For this exercise, copy the data exactly and omit any images.

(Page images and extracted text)
-- Opening Marker --
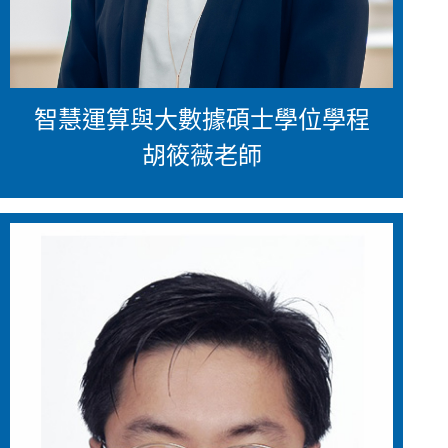
智慧運算與大數據碩士學位學程
胡筱薇老師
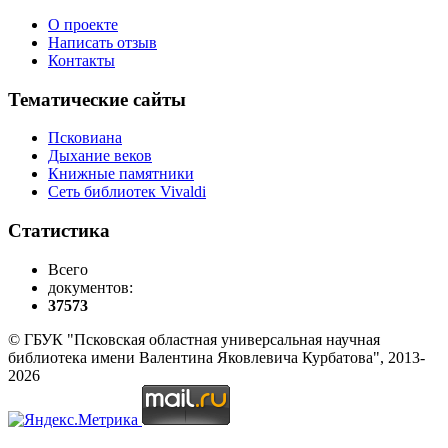
О проекте
Написать отзыв
Контакты
Тематические сайты
Псковиана
Дыхание веков
Книжные памятники
Сеть библиотек Vivaldi
Статистика
Всего
документов:
37573
© ГБУК "Псковская областная универсальная научная
библиотека имени Валентина Яковлевича Курбатова", 2013-
2026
-- Closing Marker --
**Your response**
智慧運算與大數據碩士學位學程
胡筱薇老師
О проекте
Написать отзыв
Контакты
Тематические сайты
Псковиана
Дыхание веков
Книжные памятники
Сеть библиотек Vivaldi
Статистика
Всего
документов:
37573
© ГБУК "Псковская областная универсальная научная
библиотека имени Валентина Яковлевича Курбатова", 2013-
2026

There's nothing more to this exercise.